Let us vertically add $\zeta(k)$ for all integer values of $k$. We would get :
$$\sum_{k=-\infty}^\infty \zeta(k) = \sum_{k=-\infty}^\infty 1^k + \sum_{k=-\infty}^\infty 2^k + \sum_{k=-\infty}^\infty 3^k+\cdots$$
For ($r\neq1$), it is easy to see that $\sum_{k=-\infty}^\infty r^k = 0$.
We know that in these kind of situations, we would derive the same answer at $r=1$ by continuation of the pattern, just like finding $1+2+4+8+\cdots$ is equal to $\frac{1}{1-x}$ at $x=2$ though the value logically only holds at $-1 < x < 1$.
We can even prove that the value is zero at $r=1$.
$$\sum_{k=1}^\infty 1^k = \sum_{k=1}^\infty \frac{1}{k^0} = \zeta(0) = \frac{-1}{2}$$
$$\sum_{k=-\infty}^{-1} 1^k = \sum_{k=1}^\infty \frac{1}{k^0} = \zeta(0) = \frac{-1}{2}$$
$1^k$ at $(k=0) = 1$
Adding the above three would prove that $$\sum_{k=-∞}^∞ 1^k = 0$$. Substituting all of this in the initial equation, we get:
$$\sum_{k=-\infty}^\infty \zeta(k)= 0$$
Is the above correct? Does this give any information about the zeta function that we don't know?
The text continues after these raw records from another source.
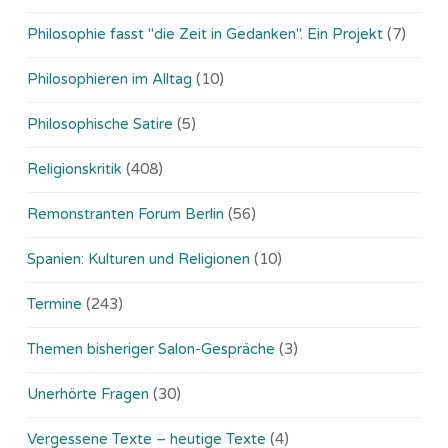
Philosophie fasst "die Zeit in Gedanken". Ein Projekt
(7)
Philosophieren im Alltag
(10)
Philosophische Satire
(5)
Religionskritik
(408)
Remonstranten Forum Berlin
(56)
Spanien: Kulturen und Religionen
(10)
Termine
(243)
Themen bisheriger Salon-Gespräche
(3)
Unerhörte Fragen
(30)
Vergessene Texte – heutige Texte
(4)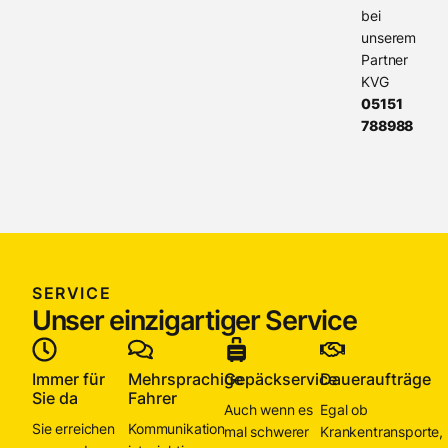
bei
unserem
Partner
KVG
05151
788988
SERVICE
Unser einzigartiger Service
Immer für
Mehrsprachige
Gepäckservice
Daueraufträge
Sie da
Fahrer
Auch wenn es
Egal ob
Sie erreichen
Kommunikation
mal schwerer
Krankentransporte,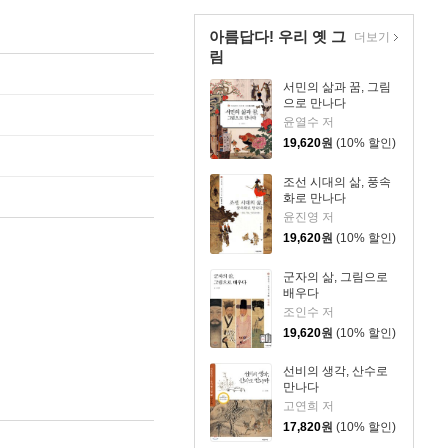
아름답다! 우리 옛 그
더보기
림
서민의 삶과 꿈, 그림
으로 만나다
윤열수 저
19,620
원
(10% 할인)
조선 시대의 삶, 풍속
화로 만나다
윤진영 저
19,620
원
(10% 할인)
군자의 삶, 그림으로
배우다
조인수 저
19,620
원
(10% 할인)
선비의 생각, 산수로
만나다
고연희 저
17,820
원
(10% 할인)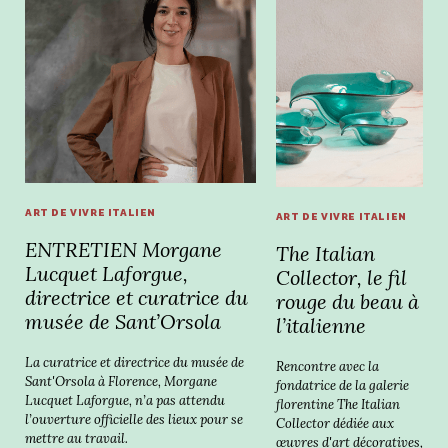
ART DE VIVRE ITALIEN
ART DE VIVRE ITALIEN
ENTRETIEN Morgane
The Italian
Lucquet Laforgue,
Collector, le fil
directrice et curatrice du
rouge du beau à
musée de Sant’Orsola
l’italienne
La curatrice et directrice du musée de
Rencontre avec la
Sant'Orsola à Florence, Morgane
fondatrice de la galerie
Lucquet Laforgue, n’a pas attendu
florentine The Italian
l’ouverture officielle des lieux pour se
Collector dédiée aux
mettre au travail.
œuvres d'art décoratives,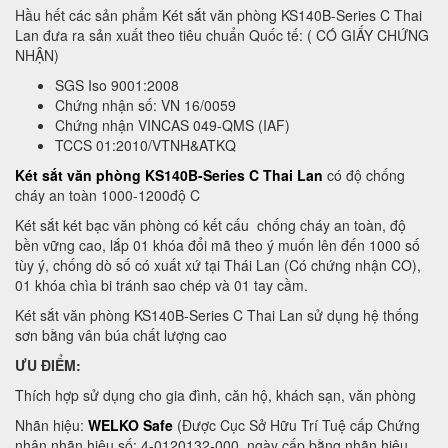
Hầu hết các sản phẩm Két sắt văn phòng KS140B-Series C Thai
Lan đưa ra sản xuất theo tiêu chuẩn Quốc tế: ( CÓ GIẤY CHỨNG
NHẬN)
SGS Iso 9001:2008
Chứng nhận số: VN 16/0059
Chứng nhận VINCAS 049-QMS (IAF)
TCCS 01:2010/VTNH&ATKQ
Két sắt văn phòng KS140B-Series C Thai Lan
có độ chống
cháy an toàn 1000-1200độ C
Két sắt két bạc văn phòng có kết cấu chống cháy an toàn, độ
bền vững cao, lắp 01 khóa đổi mã theo ý muốn lên đến 1000 số
tùy ý, chống dò số có xuất xứ tại Thái Lan (Có chứng nhận CO),
01 khóa chìa bi tránh sao chép và 01 tay cầm.
Két sắt văn phòng KS140B-Series C Thai Lan sử dụng hệ thống
sơn bằng vân búa chất lượng cao
ƯU ĐIỂM:
Thích hợp sử dụng cho gia đình, căn hộ, khách sạn, văn phòng
Nhãn hiệu:
WELKO Safe
(Được Cục Sở Hữu Trí Tuệ cấp Chứng
nhận nhãn hiệu số: 4-0120132-000, ngày cấp bằng nhãn hiệu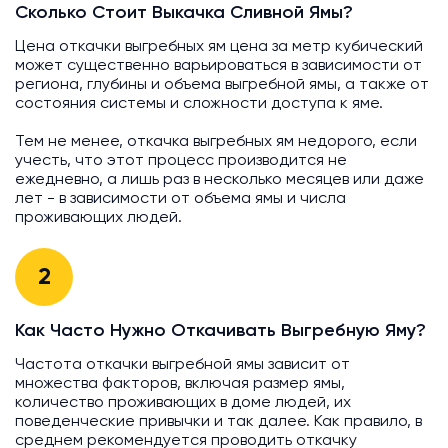
Сколько Стоит Выкачка Сливной Ямы?
Цена откачки выгребных ям цена за метр кубический
может существенно варьироваться в зависимости от
региона, глубины и объема выгребной ямы, а также от
состояния системы и сложности доступа к яме.
Тем не менее, откачка выгребных ям недорого, если
учесть, что этот процесс производится не
ежедневно, а лишь раз в несколько месяцев или даже
лет - в зависимости от объема ямы и числа
проживающих людей.
2
Как Часто Нужно Откачивать Выгребную Яму?
Частота откачки выгребной ямы зависит от
множества факторов, включая размер ямы,
количество проживающих в доме людей, их
поведенческие привычки и так далее. Как правило, в
среднем рекомендуется проводить откачку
Note: Though some of these series are divergent, they can still be assigned a value through analytic continuation. Take for example $1+2+4+8+...$, though it is divergent, it can be assigned a value of $-1$ through the 2-adic metric. An easy way to see is:
$S=1+2+4+8+...$
$S=1+2(1+2+4+8+...)$
$S=1+2S$
$S=-1$
Any help will be supported. Thank you.
(1) The Dirichlet series only works for $k = \Re k\ge 1$ (the famous $1 + 2 + 3 + \cdots = -1/12$ is utter nonsense).
(2) $\zeta(1) = \infty$.
(3) Rearranging wildly a double sum can lead to more nonsense.